Hombre mayor de 65 camina al aire libre

Mantener una velocidad mínima al caminar puede ser un indicador clave del estado de salud en la vejez. En este sentido, las personas mayores de 65 años deberían ser capaces de desplazarse a unos 3.6 kilómetros por hora, un ritmo considerado básico para preservar la autonomía y la funcionalidad en la vida cotidiana.

Este parámetro, que equivale a recorrer un metro por segundo, se vincula con la capacidad cardiovascular, la fuerza muscular y el equilibrio. Evaluar la velocidad de marcha, sostienen los expertos, permite anticipar riesgos, diseñar intervenciones preventivas y promover un envejecimiento más activo y saludable.

Velocidad al caminar en personas mayores de 65 años: ¿qué indica sobre su salud?

La velocidad al caminar se ha convertido en un indicador clave para evaluar el estado de salud en la vejez. Diversos estudios señalan que el ritmo de la marcha no solo refleja la condición física, sino que también permite anticipar riesgos y expectativas de supervivencia. En este contexto, especialistas analizan qué significan los distintos niveles de velocidad en personas de 65 años o más.

Una marcha por debajo de 0.8 m/s (2.9 km/h) señala un estado de fragilidad y, en consecuencia, una mayor probabilidad de complicaciones de salud. En cambio, velocidades iguales o superiores a 1 m/s (3.6 km/h) se asocian con una supervivencia superior a la estimada dentro de ciertos subgrupos definidos por edad y sexo. Cabe aclarar que el análisis se centra únicamente en personas mayores de 65 años.

Un estudio publicado en la revista JAMA analizó la velocidad de la marcha en personas mayores y su relación con el estado de salud. Se trata del meta-análisis más amplio realizado hasta el momento sobre este indicador, que reunió datos de nueve investigaciones poblacionales con más de 34.000 participantes mayores que viven en la comunidad.

Liderado por la Dra. Studenski, de la Universidad de Pittsburgh (Estados Unidos), y con la participación del Parc Sanitari Pere Virgili, el trabajo mostró que el 30% caminaba a menos de 0.8 m/s, lo que sugiere cierto grado de fragilidad y mayor riesgo de eventos adversos; otro 40% lo hacía a 1 m/s o más, indicador de un estado de salud considerado robusto; mientras que el 30% restante registraba velocidades entre 0.8 y 1 m/s, un rango asociado a una condición pre-frágil que requiere una evaluación y seguimiento más estrictos.

¿Cómo se mide la velocidad de marcha?

La velocidad de la marcha se mide mediante una prueba sencilla que permite evaluar la capacidad funcional y el estado de salud general, especialmente en personas mayores. Se trata de un procedimiento fácil de aplicar, económico y accesible, que puede realizarse tanto en entornos clínicos como comunitarios sin necesidad de equipamiento sofisticado.

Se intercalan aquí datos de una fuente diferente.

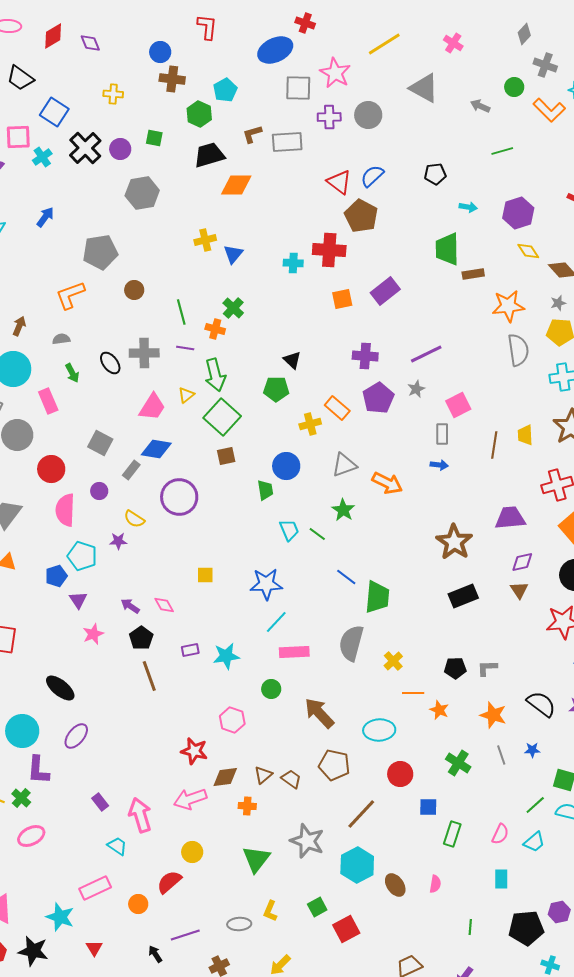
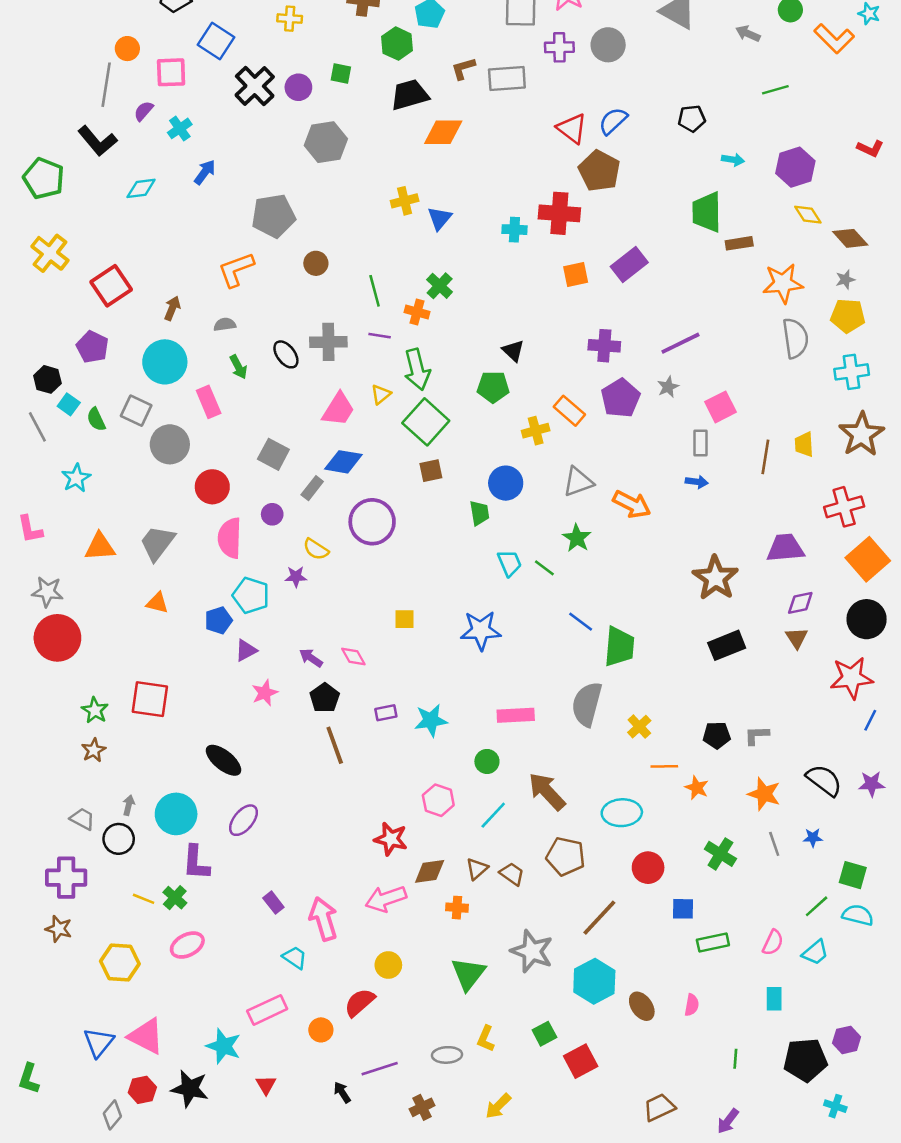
cyan cross: (42, 157) -> (180, 128), moved
purple triangle: (78, 600) -> (246, 650), turned 36
cyan line: (276, 622) -> (493, 815), moved
green rectangle: (452, 834) -> (713, 943), turned 60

El método consiste en pedirle a la persona que camine una distancia determinada, generalmente entre 4 y 10 metros, a su ritmo habitual. Para realizar la medición se necesitan elementos básicos como una cinta métrica para delimitar el recorrido, un cronómetro o reloj con segundero para registrar el tiempo y un espacio seguro y libre de obstáculos. En algunos casos también se utilizan marcas en el suelo para señalar el inicio y el final del trayecto.

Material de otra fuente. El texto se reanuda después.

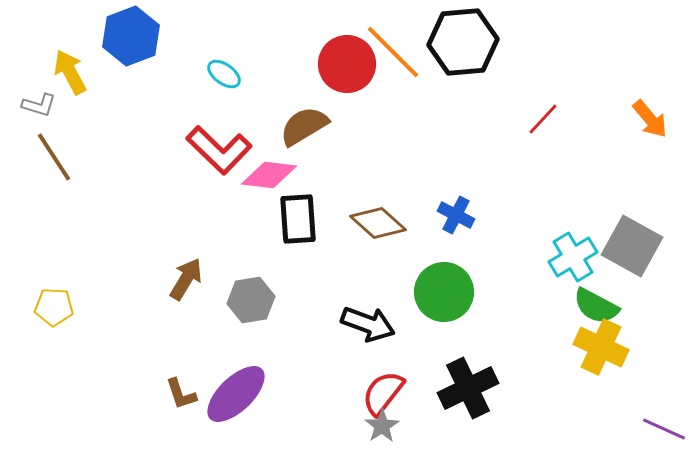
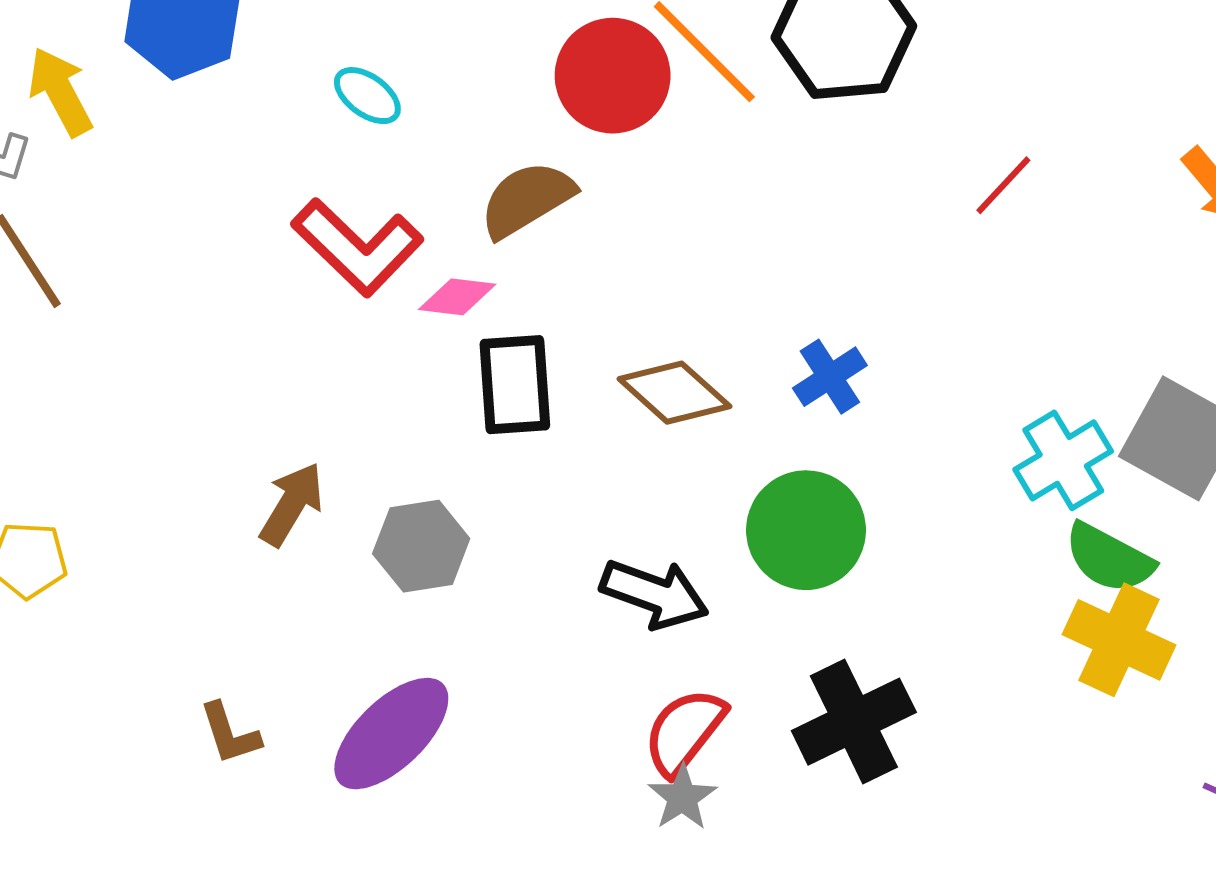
pink diamond: (269, 175) -> (457, 297), size x0.7
blue cross: (456, 215) -> (830, 377), turned 30
brown L-shape: (181, 394) -> (230, 734), moved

Una vez completado el recorrido, se calcula la velocidad dividiendo la distancia recorrida por el tiempo empleado. Este dato ofrece información valiosa sobre la movilidad, el equilibrio y la fuerza muscular, y puede orientar decisiones preventivas o terapéuticas. Su simplicidad y bajo costo la convierten en una prueba clave en la evaluación geriátrica.